Beginning at the line containing "Raf Simons and", repeat each line below exactly up to and including the line containing "unforeseen costs.". Do not repeat the pictures.

[Records provided — start]

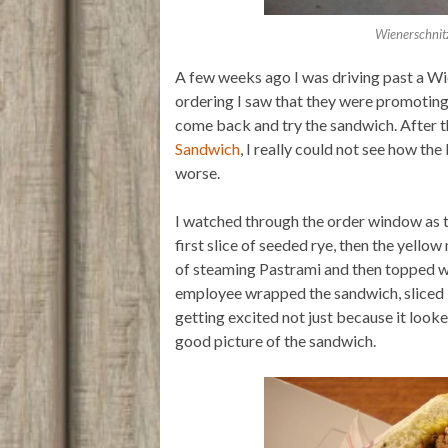
Wienerschnit
A few weeks ago I was driving past a Wi
ordering I saw that they were promoting
come back and try the sandwich. After t
Sandwich
, I really could not see how t
worse.
I watched through the order window as
first slice of seeded rye, then the yellow
of steaming Pastrami and then topped wi
employee wrapped the sandwich, sliced it 
getting excited not just because it looke
good picture of the sandwich.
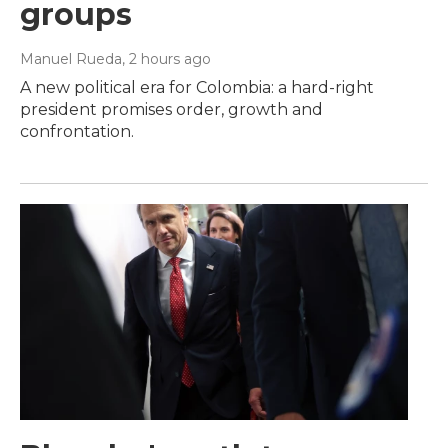
groups
Manuel Rueda
, 2 hours ago
A new political era for Colombia: a hard-right
president promises order, growth and
confrontation.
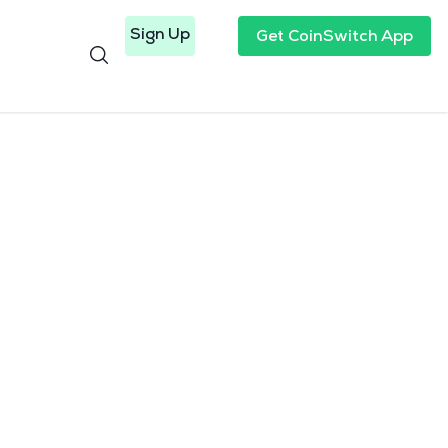
Sign Up
Get CoinSwitch App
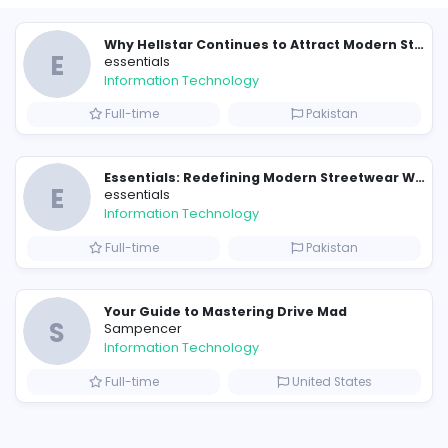
Similar Vacancies from other c
E
essentials
Information Technology
Full-time
P
Raf Simons and the Rise of the Iconic Raf Simons Hoodie
E
essentials
Information Technology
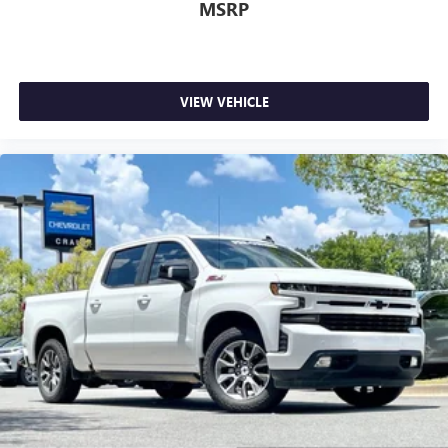
MSRP
VIEW VEHICLE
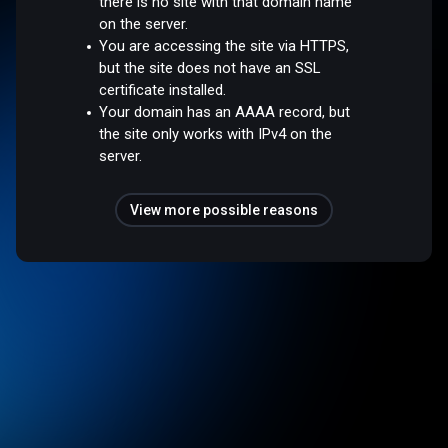
there is no site with that domain name
on the server.
You are accessing the site via HTTPS,
but the site does not have an SSL
certificate installed.
Your domain has an AAAA record, but
the site only works with IPv4 on the
server.
View more possible reasons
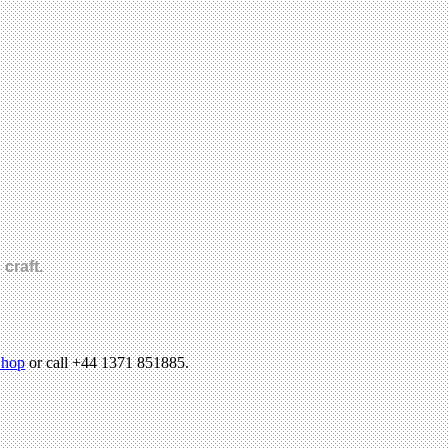
craft.
hop
or call +44 1371 851885.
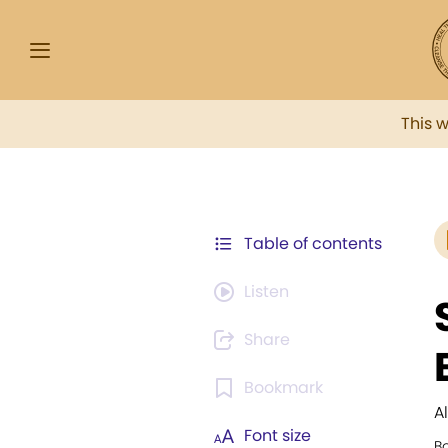
This 
Table of contents
Listen
Share
Bookmark
A
Font size
B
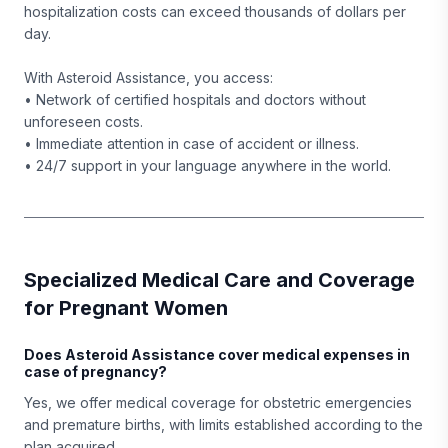
hospitalization costs can exceed thousands of dollars per
day.
With Asteroid Assistance, you access:
• Network of certified hospitals and doctors without
unforeseen costs.
• Immediate attention in case of accident or illness.
• 24/7 support in your language anywhere in the world.
Specialized Medical Care and Coverage
for Pregnant Women
Does Asteroid Assistance cover medical expenses in
case of pregnancy?
Yes, we offer medical coverage for obstetric emergencies
and premature births, with limits established according to the
plan acquired.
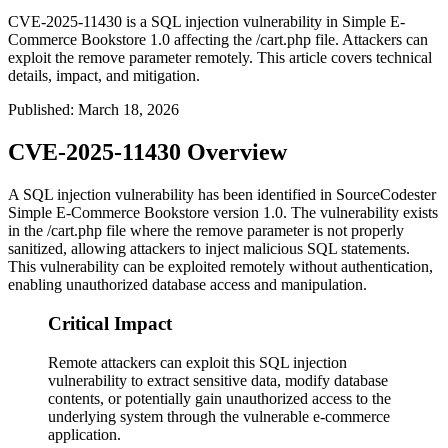
CVE-2025-11430 is a SQL injection vulnerability in Simple E-
Commerce Bookstore 1.0 affecting the /cart.php file. Attackers can
exploit the remove parameter remotely. This article covers technical
details, impact, and mitigation.
Published
:
March 18, 2026
CVE-2025-11430 Overview
A SQL injection vulnerability has been identified in SourceCodester
Simple E-Commerce Bookstore version 1.0. The vulnerability exists
in the
/cart.php
file where the
remove
parameter is not properly
sanitized, allowing attackers to inject malicious SQL statements.
This vulnerability can be exploited remotely without authentication,
enabling unauthorized database access and manipulation.
Critical Impact
Remote attackers can exploit this SQL injection
vulnerability to extract sensitive data, modify database
contents, or potentially gain unauthorized access to the
underlying system through the vulnerable e-commerce
application.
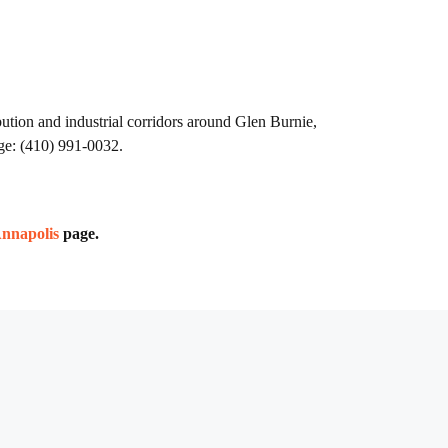
tion and industrial corridors around Glen Burnie,
age: (410) 991-0032.
Annapolis
page.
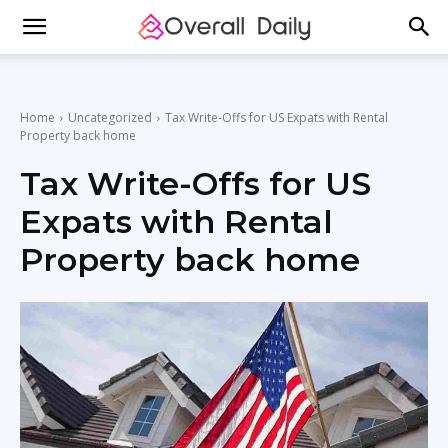
Home
Uncategorized
Tax Write-Offs for US Expats with Rental
Property back home
Tax Write-Offs for US
Expats with Rental
Property back home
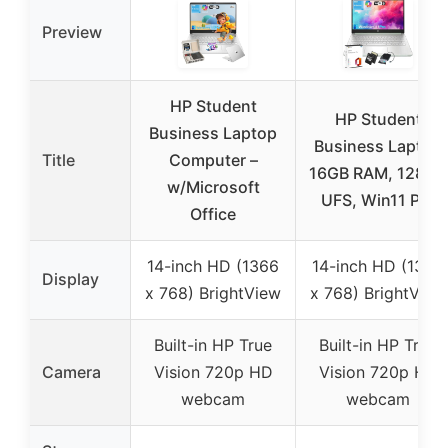
Preview
HP Student
HP Student
Business Laptop
Business Laptop
Title
Computer –
16GB RAM, 128GB
w/Microsoft
UFS, Win11 Pro
Office
14-inch HD (1366
14-inch HD (1366
Display
x 768) BrightView
x 768) BrightView
Built-in HP True
Built-in HP True
Camera
Vision 720p HD
Vision 720p HD
webcam
webcam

[Records provided — finish]

**Exercise output:**
Raf Simons and the Rise of the Iconic Raf Simons Hoodie
E
essentials
Information Technology
MSRP
VIEW VEHICLE
there is no site with that domain name
on the server.
You are accessing the site via HTTPS,
but the site does not have an SSL
certificate installed.
Your domain has an AAAA record, but
the site only works with IPv4 on the
server.
View more possible reasons
craft.
hop
or call +44 1371 851885.
This 
Table of contents
Listen
Share
Bookmark
A
Font size
B
hospitalization costs can exceed thousands of dollars per
day.
With Asteroid Assistance, you access:
• Network of certified hospitals and doctors without
unforeseen costs.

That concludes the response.